PROVENANCE OF MIOCENE-PLEISTOCENE SEDIMENTS OF THE KURA BASIN: IMPLICATIONS FOR THE STRUCTURAL DEVELOPMENT OF THE GREATER CAUCASUS


FORTE, Adam M.1, COWGILL, Eric1 and NIEMI, Nathan2, (1)Department of Geology, University of California, One Shields Avenue, Davis, CA 95616, (2)Earth and Environmental Sciences, University of Michigan, Ann Arbor, MI 48109, amforte@ucdavis.edu

The west-northwest trending Greater Caucasus (GC) form the northern margin of the Arabia-Eurasia collision between 40° and 50° E and represent the main locus of shortening since early Pliocene in this part of the orogen. Although new thermochronologic results constrain initiation of orogeny, the first-order structural geometry and kinematic evolution of this young orogen remain enigmatic. To address these problems, we report new provenance data, including sandstone point counts, trace element geochemistry, and U-Th-Pb analyses of detrital zircons (DZ) from modern river sediments, GC bedrock, and Mio-Pleistocene deposits from the Kura Foreland Basin, southeast of the GC. These analyses indicate a previously unrecognized suture may exist within the GC that potentially accommodated significant (>500 km) Cenozoic shortening during closure of a former back-arc basin in the GC. The provenance data also suggest Pleistocene structural reorganization within the GC, likely due to collision of the southern GC orogenic wedge with the Lesser Caucasus (LC) block.

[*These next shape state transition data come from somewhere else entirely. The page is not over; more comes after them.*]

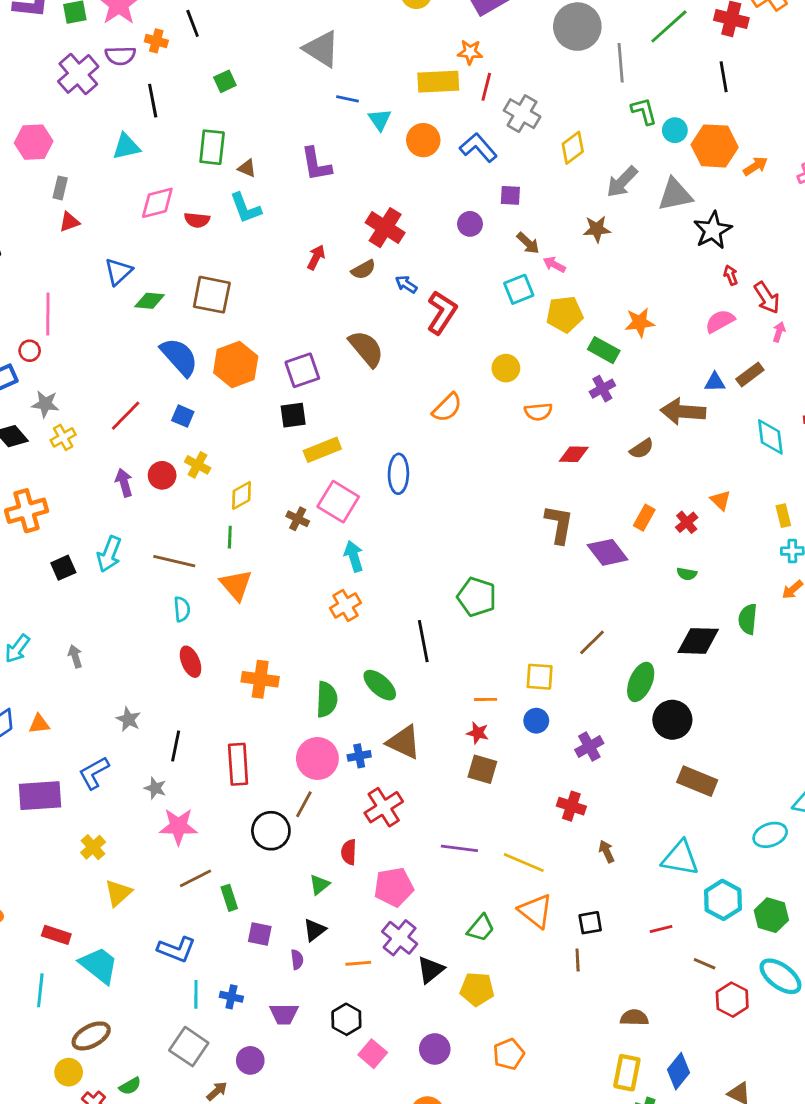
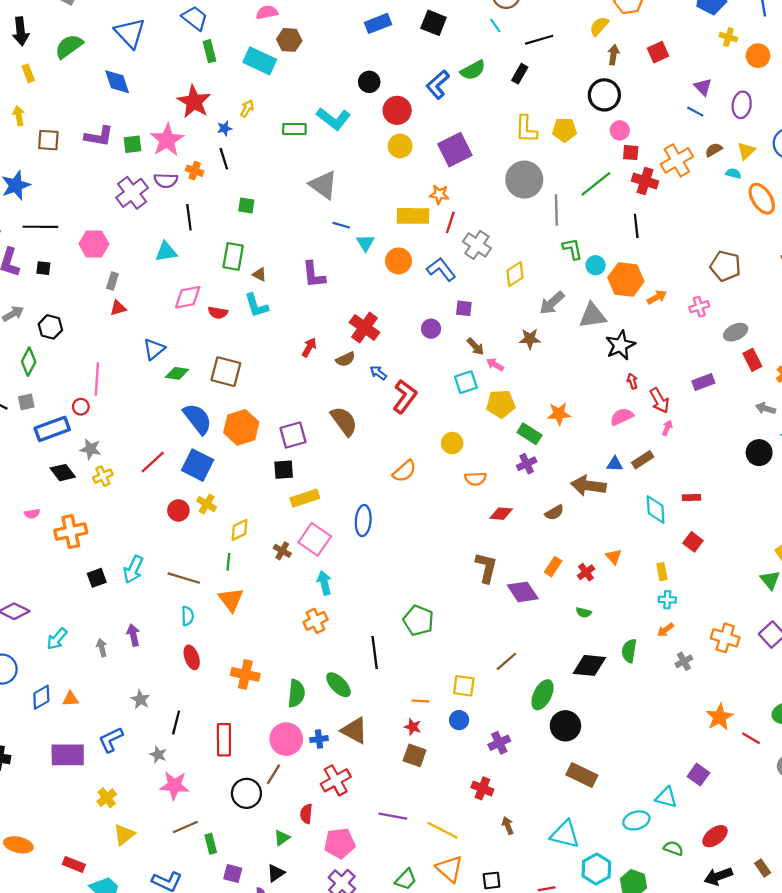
green square: (225, 81) -> (246, 206), turned 30
blue square: (183, 416) -> (197, 465), size x1.8
purple arrow: (124, 483) -> (133, 635), moved

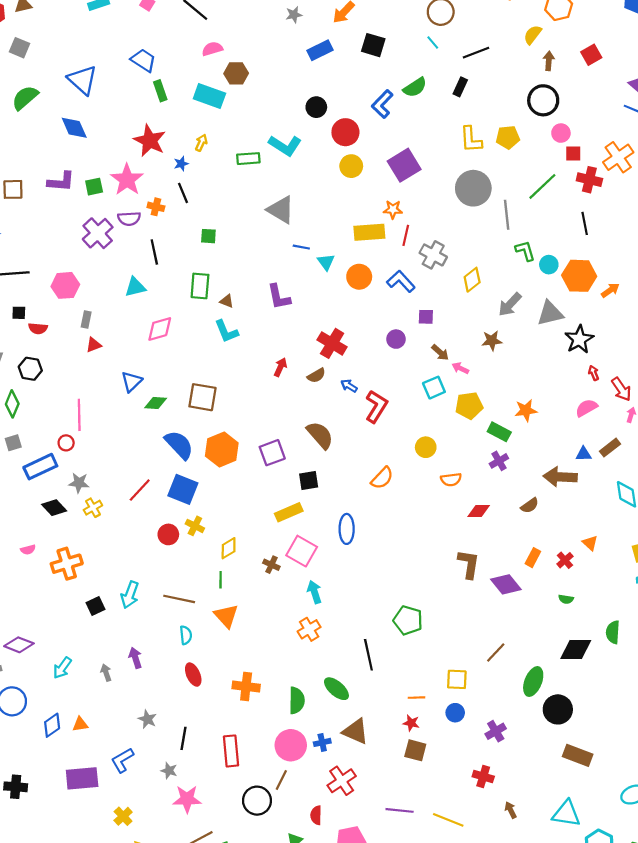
red semicircle: (218, 313) -> (38, 328), moved
black square: (284, 470) -> (309, 480), moved

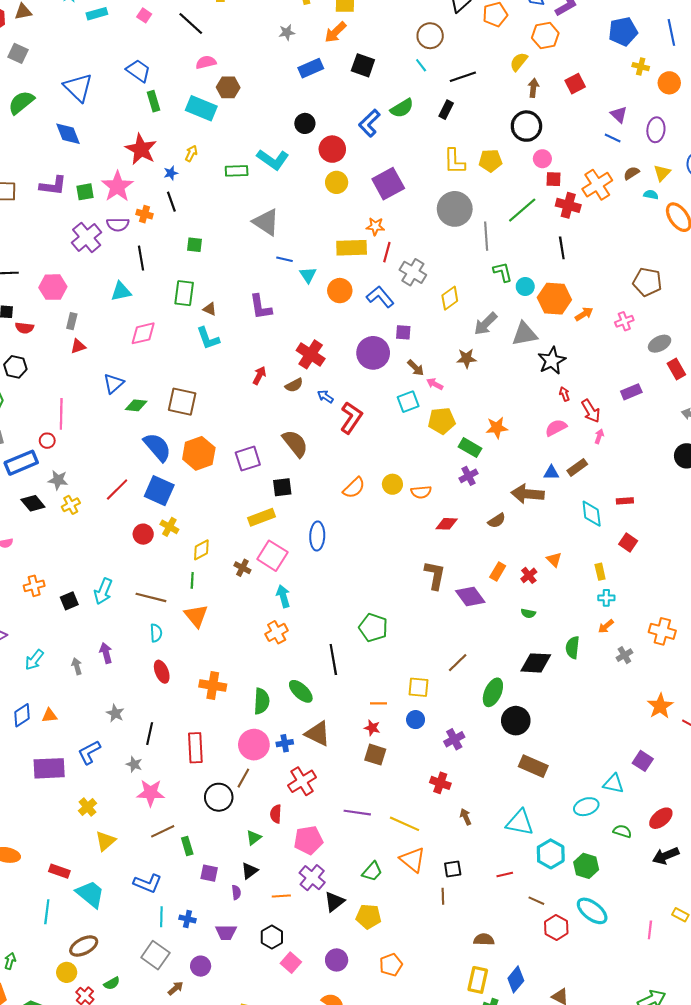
purple circle: (396, 339) -> (373, 353), size x1.8
yellow circle: (426, 447) -> (392, 484), moved
orange cross: (67, 564) -> (34, 586), moved, size x0.7

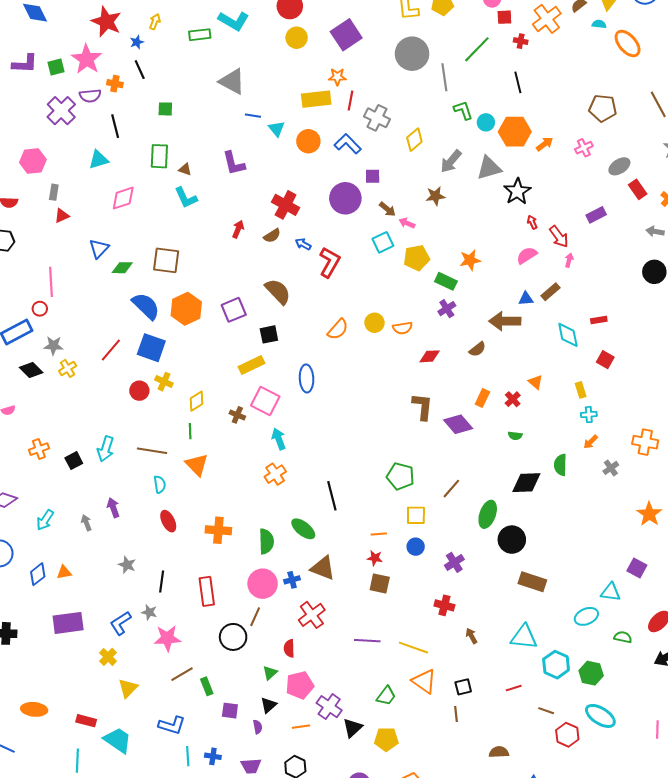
red cross: (568, 205) -> (521, 41), size x0.6
green pentagon: (373, 628) -> (400, 476), moved
blue L-shape: (89, 752) -> (121, 623), moved
pink pentagon: (308, 840) -> (300, 685), moved

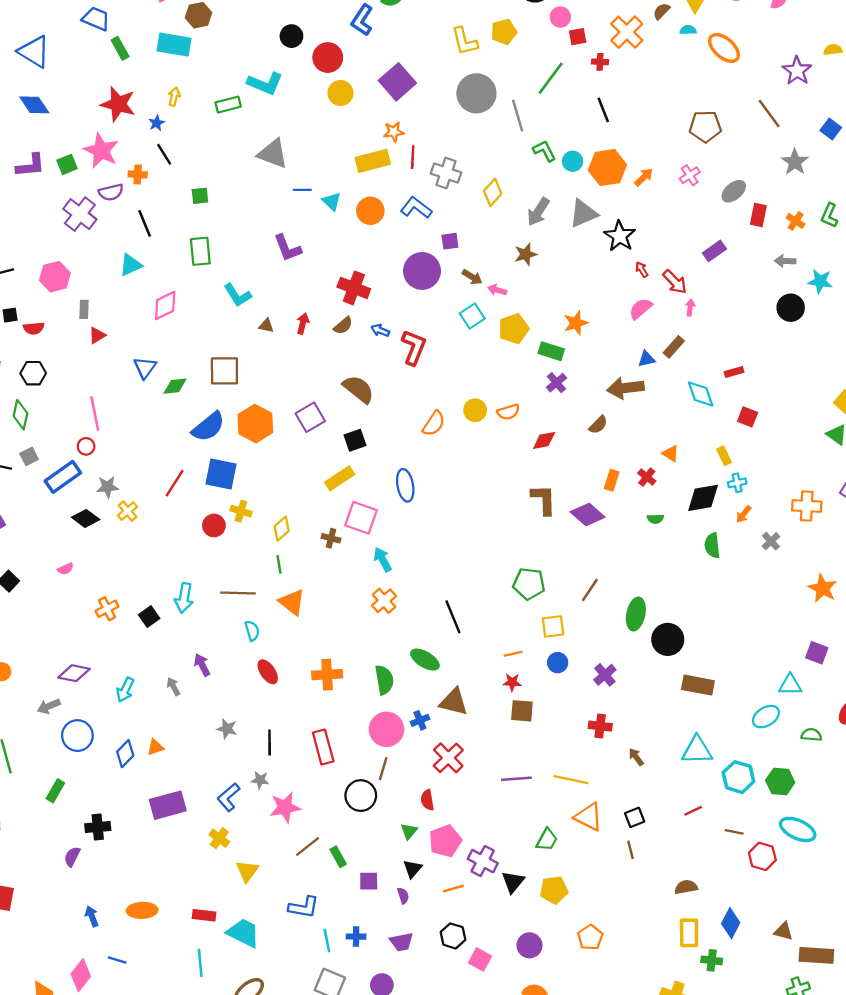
brown triangle: (185, 169) -> (266, 326), moved
red rectangle: (638, 189) -> (758, 215), turned 54
blue semicircle: (146, 306) -> (208, 427), turned 104
black diamond: (526, 483) -> (703, 498), moved

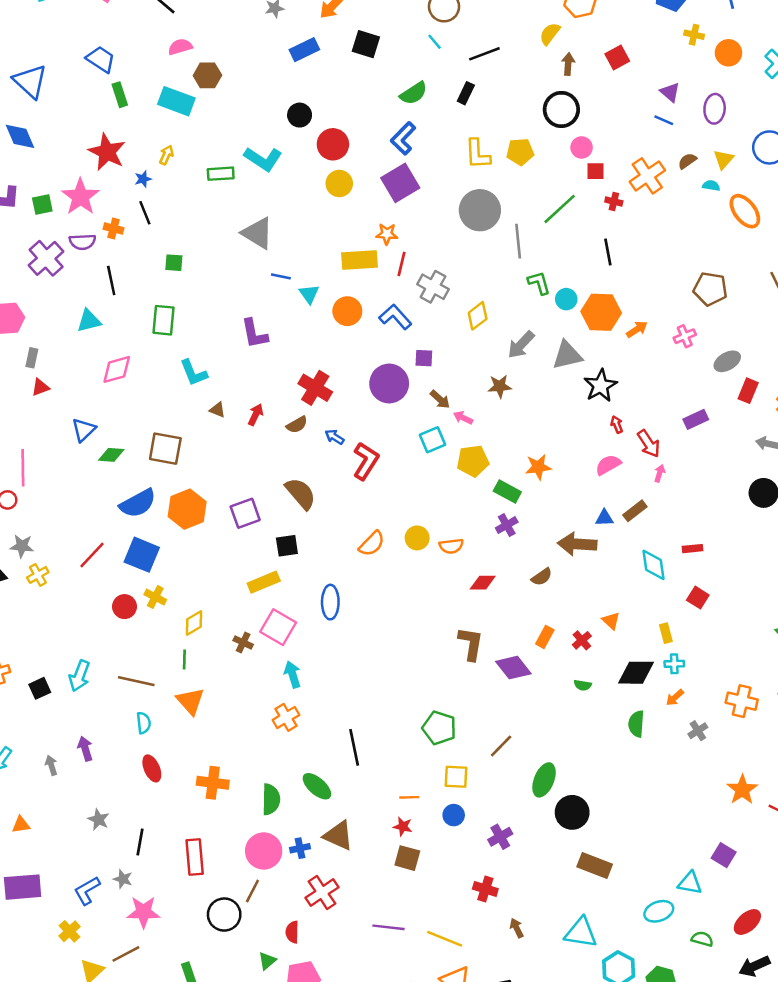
blue L-shape: (362, 20) -> (403, 138), moved
brown line: (308, 847) -> (126, 954), moved

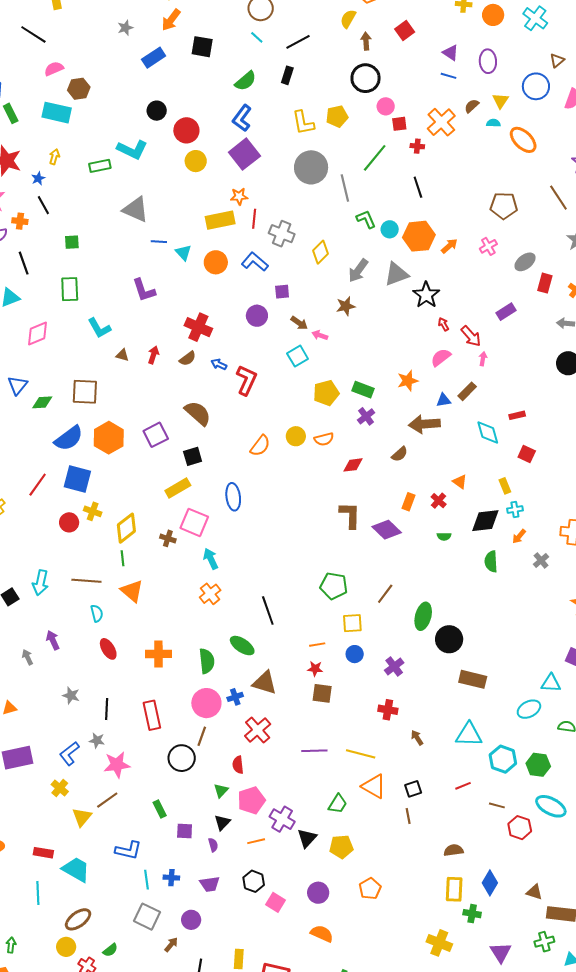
purple circle: (389, 383) -> (257, 316), size x0.7
yellow pentagon: (473, 461) -> (326, 393), moved
orange star: (538, 467) -> (408, 381), moved
yellow diamond: (194, 623) -> (126, 528), size x1.4

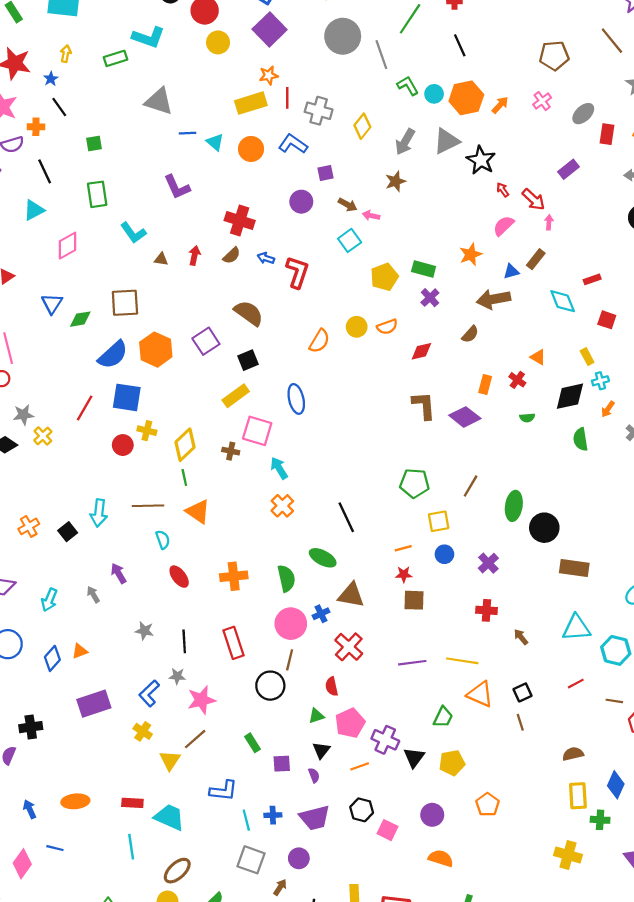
green triangle: (221, 791) -> (316, 716), turned 35
purple trapezoid: (210, 884) -> (315, 818), size x1.4

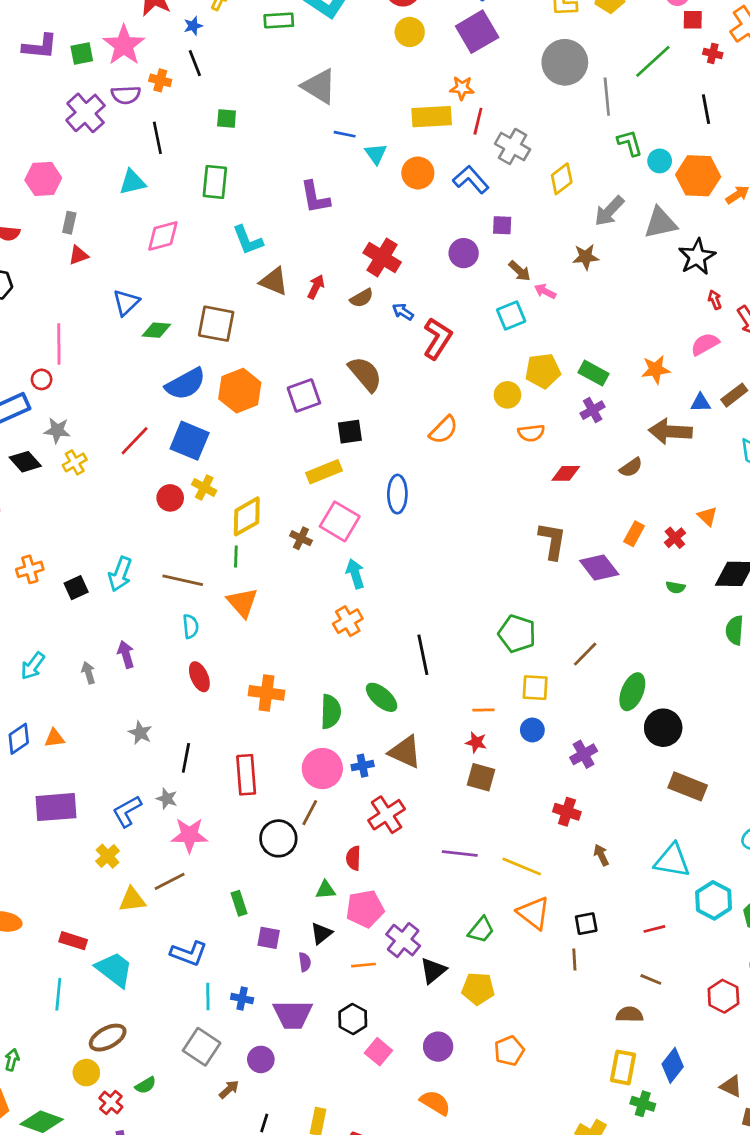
brown triangle: (161, 259) -> (274, 281), size x1.6
yellow circle: (357, 327) -> (507, 395), moved
brown line: (614, 701) -> (651, 979), moved
yellow triangle: (170, 760) -> (132, 900), turned 35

In detail, samples from within the GC reveal two distinct source terranes, a southern, late Mesozoic, volcanic and volcaniclastic terrane geochemically and chronologically indistinguishable from the northern LC, and a northern, geochemically evolved terrane containing early Mesozoic and Paleozoic DZ ages. Presently, these two terranes are separated by tens of kilometers, but the lack of overlap in their DZ signatures indicate initial deposition in a basin sufficiently large to separate the two sources. The provenance of Kura Basin sediments suggests initial sourcing from the southern GC volcanic source, and then replacement of this source upsection by the northern GC source. This provenance shift precedes a drainage reorganization in the GC during which catchment areas of south flowing GC rivers were drastically reduced via formation of a new, more southern drainage divide and capture of the rivers headwaters by north flowing GC rivers. We hypothesize that the shift in provenance and drainage reorganization were driven by the southern propagation of the GC range front. This resulted in uplift and exhumation of LC-affinity arc rocks, and in the beheading of GC rivers. These results highlight the potential for detrital records to elucidate major orogenic events.